Transcribed page contents:

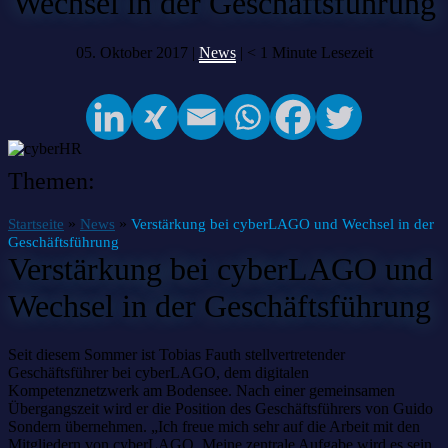
Wechsel in der Geschäftsführung
05. Oktober 2017 |
News
|
< 1
Minute Lesezeit
Themen:
»
»
Startseite
News
Verstärkung bei cyberLAGO und Wechsel in der
Geschäftsführung
Verstärkung bei cyberLAGO und
Wechsel in der Geschäftsführung
Seit diesem Sommer ist Tobias Fauth stellvertretender
Geschäftsführer bei cyberLAGO, dem digitalen
Kompetenznetzwerk am Bodensee. Nach einer gemeinsamen
Übergangszeit wird er die Position des Geschäftsführers von Guido
Sondern übernehmen. „Ich freue mich sehr auf die Arbeit mit den
Mitgliedern von cyberLAGO. Meine zentrale Aufgabe wird es sein,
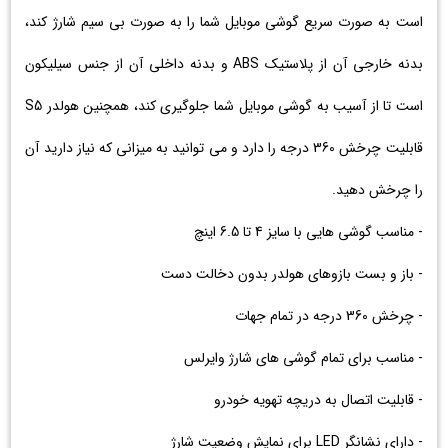
است به صورت سریع گوشی موبایل شما را به صورت بی سیم شارژ کند،
بدنه خارجی آن از پلاستیک ABS و بدنه داخلی آن از جنس سیلیکون
است تا از آسیب به گوشی موبایل شما جلوگیری کند، همچنین هولدر S5
قابلیت چرخش 360 درجه را دارد و می توانید به میزانی که نیاز دارید آن
را چرخش دهید.
- مناسب گوشی هایی با سایز 4 تا 6.5 اینچ
- باز و بست بازوهای هولدر بدون دخالت دست
- چرخش 360 درجه در تمام جهات
- مناسب برای تمام گوشی های شارژ وایرلس
- قابلیت اتصال به دریچه تهویه خودرو
- دارای نشانگر LED برای نمایش وضعیت شارژ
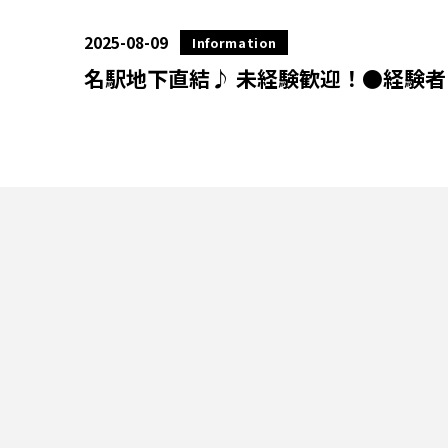
2025-08-09
Information
名駅地下直結♪ 未経験歓迎！●経験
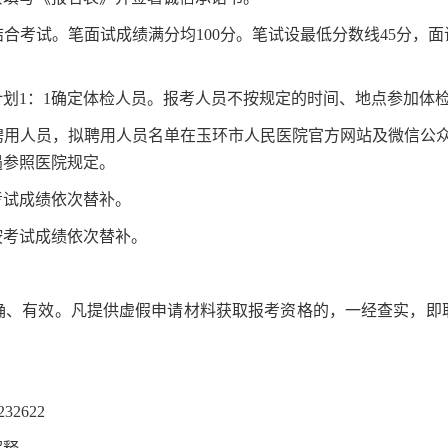
结合考试
。笔面试成绩满分均100分。笔试设最低分数线45分，
划1：1确定体检人员。报考人员不按规定的时间、地点参加体
聘用人员，拟聘用人员名单在玉环市人民医院
官方
网站
及微信公
遇参照医院规定。
考试成绩依次替补。
按考试成绩依次替补。
确、有效。凡提供虚假申请材料获取报考资格的，一经查实，即
232622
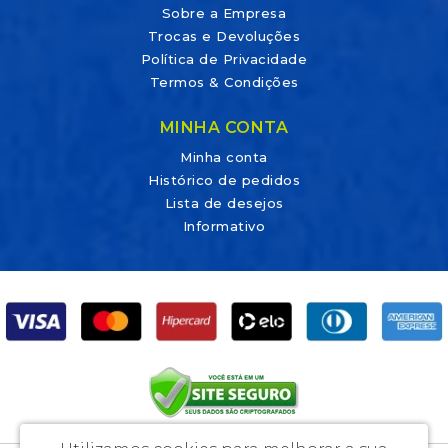
Sobre a Empresa
Trocas e Devoluções
Política de Privacidade
Termos & Condições
MINHA CONTA
Minha conta
Histórico de pedidos
Lista de desejos
Informativo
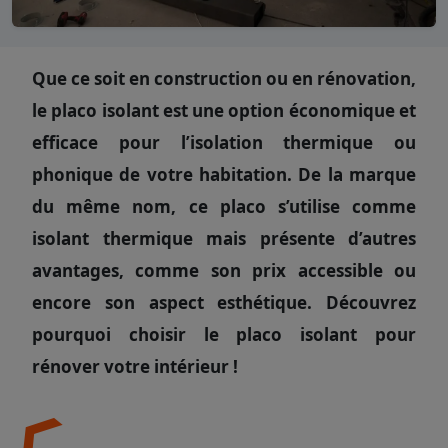
Que ce soit en construction ou en rénovation,
le placo isolant est une option économique et
efficace pour l’isolation thermique ou
phonique de votre habitation. De la marque
du même nom, ce placo s’utilise comme
isolant thermique mais présente d’autres
avantages, comme son prix accessible ou
encore son aspect esthétique. Découvrez
pourquoi choisir le placo isolant pour
rénover votre intérieur !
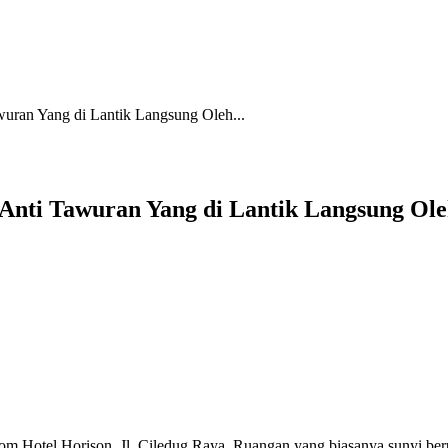
uran Yang di Lantik Langsung Oleh...
 Anti Tawuran Yang di Lantik Langsung Ol
m Hotel Horison, Jl. Ciledug Raya. Ruangan yang biasanya sunyi berub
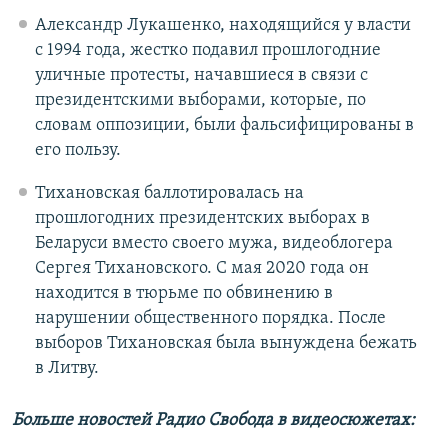
Александр Лукашенко, находящийся у власти
с 1994 года, жестко подавил прошлогодние
уличные протесты, начавшиеся в связи с
президентскими выборами, которые, по
словам оппозиции, были фальсифицированы в
его пользу.
Тихановская баллотировалась на
прошлогодних президентских выборах в
Беларуси вместо своего мужа, видеоблогера
Сергея Тихановского. С мая 2020 года он
находится в тюрьме по обвинению в
нарушении общественного порядка. После
выборов Тихановская была вынуждена бежать
в Литву.
Больше новостей Радио Свобода в видеосюжетах:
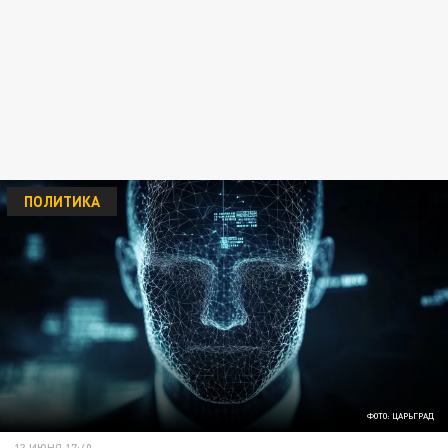
ПОЛИТИКА
ФОТО: ЦАРЬГРАД
13 ИЮНЯ 17:40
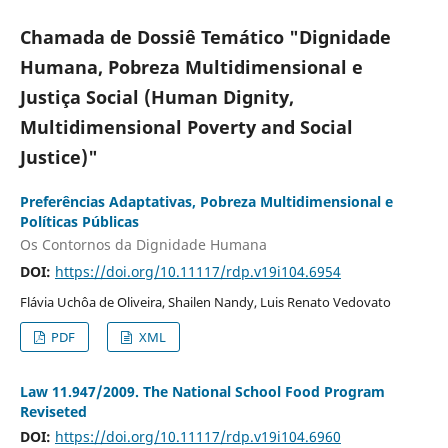
Chamada de Dossiê Temático "Dignidade
Humana, Pobreza Multidimensional e
Justiça Social (Human Dignity,
Multidimensional Poverty and Social
Justice)"
Preferências Adaptativas, Pobreza Multidimensional e
Políticas Públicas
Os Contornos da Dignidade Humana
DOI:
https://doi.org/10.11117/rdp.v19i104.6954
Flávia Uchôa de Oliveira, Shailen Nandy, Luis Renato Vedovato
PDF
XML
Law 11.947/2009. The National School Food Program
Reviseted
DOI:
https://doi.org/10.11117/rdp.v19i104.6960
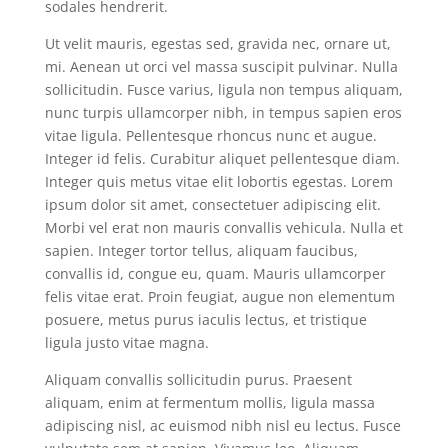
sodales hendrerit.
Ut velit mauris, egestas sed, gravida nec, ornare ut,
mi. Aenean ut orci vel massa suscipit pulvinar. Nulla
sollicitudin. Fusce varius, ligula non tempus aliquam,
nunc turpis ullamcorper nibh, in tempus sapien eros
vitae ligula. Pellentesque rhoncus nunc et augue.
Integer id felis. Curabitur aliquet pellentesque diam.
Integer quis metus vitae elit lobortis egestas. Lorem
ipsum dolor sit amet, consectetuer adipiscing elit.
Morbi vel erat non mauris convallis vehicula. Nulla et
sapien. Integer tortor tellus, aliquam faucibus,
convallis id, congue eu, quam. Mauris ullamcorper
felis vitae erat. Proin feugiat, augue non elementum
posuere, metus purus iaculis lectus, et tristique
ligula justo vitae magna.
Aliquam convallis sollicitudin purus. Praesent
aliquam, enim at fermentum mollis, ligula massa
adipiscing nisl, ac euismod nibh nisl eu lectus. Fusce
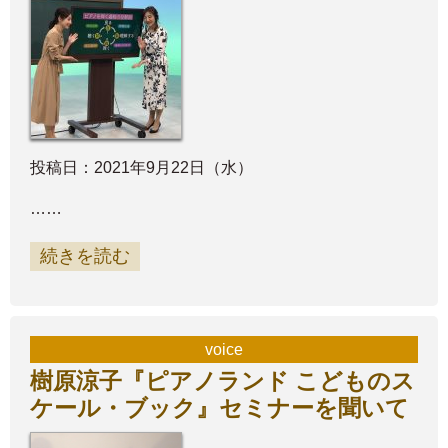
投稿日：2021年9月22日（水）
……
続きを読む
voice
樹原涼子『ピアノランド こどものス
ケール・ブック』セミナーを聞いて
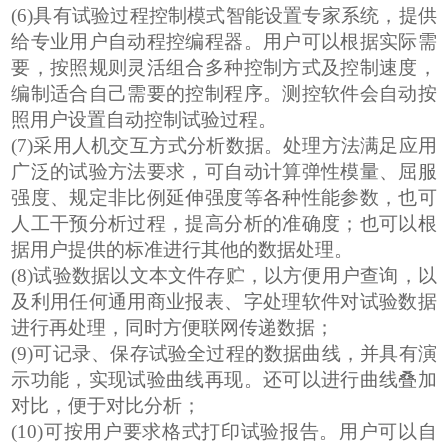
(6)
具有试验过程控制模式智能设置专家系统，提供
给专业用户自动程控编程器。用户可以根据实际需
要，按照规则灵活组合多种控制方式及控制速度，
编制适合自己需要的控制程序。测控软件会自动按
照用户设置自动控制试验过程。
(7)
采用人机交互方式分析数据。处理方法满足应用
广泛的试验方法要求，可自动计算弹性模量、屈服
强度、规定非比例延伸强度等各种性能参数，也可
人工干预分析过程，提高分析的准确度；也可以根
据用户提供的标准进行其他的数据处理。
(8)
试验数据以文本文件存贮，以方便用户查询，以
及利用任何通用商业报表、字处理软件对试验数据
进行再处理，同时方便联网传递数据；
(9)
可记录、保存试验全过程的数据曲线，并具有演
示功能，实现试验曲线再现。还可以进行曲线叠加
对比，便于对比分析；
(
10
)
可按用户要求格式打印试验报告。用户可以自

◆ **Exercise details**
Count each line above where the string "sollicitudin" occurs. Give the number only.

◆ **Result of this exercise**
2